The data:
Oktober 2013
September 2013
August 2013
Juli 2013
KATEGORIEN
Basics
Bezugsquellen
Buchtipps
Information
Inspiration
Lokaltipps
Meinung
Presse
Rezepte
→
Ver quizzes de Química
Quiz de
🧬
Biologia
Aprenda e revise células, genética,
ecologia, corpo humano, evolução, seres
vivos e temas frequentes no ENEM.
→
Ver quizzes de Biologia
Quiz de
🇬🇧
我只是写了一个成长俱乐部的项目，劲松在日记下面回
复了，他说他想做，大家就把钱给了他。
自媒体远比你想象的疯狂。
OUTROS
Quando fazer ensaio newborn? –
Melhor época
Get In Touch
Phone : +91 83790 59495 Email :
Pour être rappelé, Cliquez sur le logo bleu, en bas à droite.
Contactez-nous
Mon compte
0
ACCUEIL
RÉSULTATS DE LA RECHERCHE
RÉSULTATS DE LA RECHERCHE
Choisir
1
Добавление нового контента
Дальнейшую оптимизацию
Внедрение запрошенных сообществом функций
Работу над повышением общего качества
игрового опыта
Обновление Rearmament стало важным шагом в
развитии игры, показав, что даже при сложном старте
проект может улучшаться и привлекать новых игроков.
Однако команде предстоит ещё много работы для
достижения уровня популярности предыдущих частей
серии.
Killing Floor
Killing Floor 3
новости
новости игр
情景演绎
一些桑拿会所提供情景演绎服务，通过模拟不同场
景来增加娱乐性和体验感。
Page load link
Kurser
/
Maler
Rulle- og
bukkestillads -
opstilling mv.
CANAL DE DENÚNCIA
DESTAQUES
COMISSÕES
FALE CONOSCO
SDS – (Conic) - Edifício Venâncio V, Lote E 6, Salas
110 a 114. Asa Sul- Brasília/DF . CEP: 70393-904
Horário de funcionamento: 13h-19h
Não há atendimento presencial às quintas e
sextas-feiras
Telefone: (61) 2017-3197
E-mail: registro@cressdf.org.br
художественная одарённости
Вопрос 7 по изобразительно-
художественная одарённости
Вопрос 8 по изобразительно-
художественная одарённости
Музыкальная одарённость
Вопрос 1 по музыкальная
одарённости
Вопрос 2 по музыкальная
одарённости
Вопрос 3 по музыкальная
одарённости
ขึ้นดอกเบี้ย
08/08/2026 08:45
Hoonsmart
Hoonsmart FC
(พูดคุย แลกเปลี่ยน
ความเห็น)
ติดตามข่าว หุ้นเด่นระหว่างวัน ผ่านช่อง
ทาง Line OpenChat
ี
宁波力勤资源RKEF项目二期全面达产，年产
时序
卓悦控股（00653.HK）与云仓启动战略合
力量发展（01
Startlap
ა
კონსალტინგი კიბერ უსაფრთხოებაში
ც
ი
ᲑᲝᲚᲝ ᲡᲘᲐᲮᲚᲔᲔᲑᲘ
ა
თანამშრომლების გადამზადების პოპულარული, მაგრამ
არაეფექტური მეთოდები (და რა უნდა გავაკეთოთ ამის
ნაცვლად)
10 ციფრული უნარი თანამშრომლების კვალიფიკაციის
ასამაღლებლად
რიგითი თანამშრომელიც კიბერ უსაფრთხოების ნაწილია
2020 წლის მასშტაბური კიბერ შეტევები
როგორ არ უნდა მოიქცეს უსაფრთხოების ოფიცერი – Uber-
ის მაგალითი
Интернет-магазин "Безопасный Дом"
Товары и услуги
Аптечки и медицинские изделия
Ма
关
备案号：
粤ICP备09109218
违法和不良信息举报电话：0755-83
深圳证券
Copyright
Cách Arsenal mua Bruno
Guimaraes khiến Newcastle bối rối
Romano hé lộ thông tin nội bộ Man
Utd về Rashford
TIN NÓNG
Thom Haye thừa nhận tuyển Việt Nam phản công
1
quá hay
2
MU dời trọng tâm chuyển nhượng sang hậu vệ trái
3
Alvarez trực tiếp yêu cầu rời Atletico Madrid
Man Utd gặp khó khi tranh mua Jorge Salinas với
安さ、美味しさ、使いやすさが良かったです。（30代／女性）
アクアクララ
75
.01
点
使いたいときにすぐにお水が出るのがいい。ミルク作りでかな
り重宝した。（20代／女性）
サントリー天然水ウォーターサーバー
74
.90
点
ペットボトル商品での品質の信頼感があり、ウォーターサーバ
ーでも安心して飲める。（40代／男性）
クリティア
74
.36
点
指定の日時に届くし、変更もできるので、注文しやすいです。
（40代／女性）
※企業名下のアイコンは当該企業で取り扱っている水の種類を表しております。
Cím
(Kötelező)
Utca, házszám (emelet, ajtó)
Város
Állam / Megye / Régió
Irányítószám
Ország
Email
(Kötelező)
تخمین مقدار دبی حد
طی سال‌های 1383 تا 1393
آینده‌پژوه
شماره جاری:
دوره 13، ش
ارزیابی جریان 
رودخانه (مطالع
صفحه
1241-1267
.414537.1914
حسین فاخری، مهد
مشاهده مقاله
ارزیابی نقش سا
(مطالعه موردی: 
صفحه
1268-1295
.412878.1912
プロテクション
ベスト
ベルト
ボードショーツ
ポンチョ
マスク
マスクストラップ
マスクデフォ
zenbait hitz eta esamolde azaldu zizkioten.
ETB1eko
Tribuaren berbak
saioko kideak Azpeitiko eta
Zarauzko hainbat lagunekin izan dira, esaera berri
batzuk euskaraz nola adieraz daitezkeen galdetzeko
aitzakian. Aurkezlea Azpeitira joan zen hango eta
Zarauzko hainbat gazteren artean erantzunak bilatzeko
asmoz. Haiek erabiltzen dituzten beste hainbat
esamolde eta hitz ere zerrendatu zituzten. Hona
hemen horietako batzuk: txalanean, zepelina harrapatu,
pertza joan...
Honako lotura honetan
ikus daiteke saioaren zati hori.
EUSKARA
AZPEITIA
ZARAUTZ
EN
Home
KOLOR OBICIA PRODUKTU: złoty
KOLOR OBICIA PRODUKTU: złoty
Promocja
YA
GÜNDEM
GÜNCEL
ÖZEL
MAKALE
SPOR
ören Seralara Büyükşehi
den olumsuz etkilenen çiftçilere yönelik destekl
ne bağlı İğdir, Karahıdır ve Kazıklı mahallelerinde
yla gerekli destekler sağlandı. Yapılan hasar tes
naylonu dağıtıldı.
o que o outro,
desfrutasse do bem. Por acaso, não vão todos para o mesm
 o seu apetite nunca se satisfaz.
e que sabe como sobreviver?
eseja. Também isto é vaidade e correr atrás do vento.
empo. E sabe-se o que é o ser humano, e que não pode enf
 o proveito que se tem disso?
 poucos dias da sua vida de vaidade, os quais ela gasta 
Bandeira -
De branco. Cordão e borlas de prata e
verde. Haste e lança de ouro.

Your assignment: Lines after the one containing "Quando fazer ensaio newborn? –" are not part of the task. Output the entries exactly from their first line through that one.

Result for this exercise:
Oktober 2013
September 2013
August 2013
Juli 2013
KATEGORIEN
Basics
Bezugsquellen
Buchtipps
Information
Inspiration
Lokaltipps
Meinung
Presse
Rezepte
→
Ver quizzes de Química
Quiz de
🧬
Biologia
Aprenda e revise células, genética,
ecologia, corpo humano, evolução, seres
vivos e temas frequentes no ENEM.
→
Ver quizzes de Biologia
Quiz de
🇬🇧
我只是写了一个成长俱乐部的项目，劲松在日记下面回
复了，他说他想做，大家就把钱给了他。
自媒体远比你想象的疯狂。
OUTROS
Quando fazer ensaio newborn? –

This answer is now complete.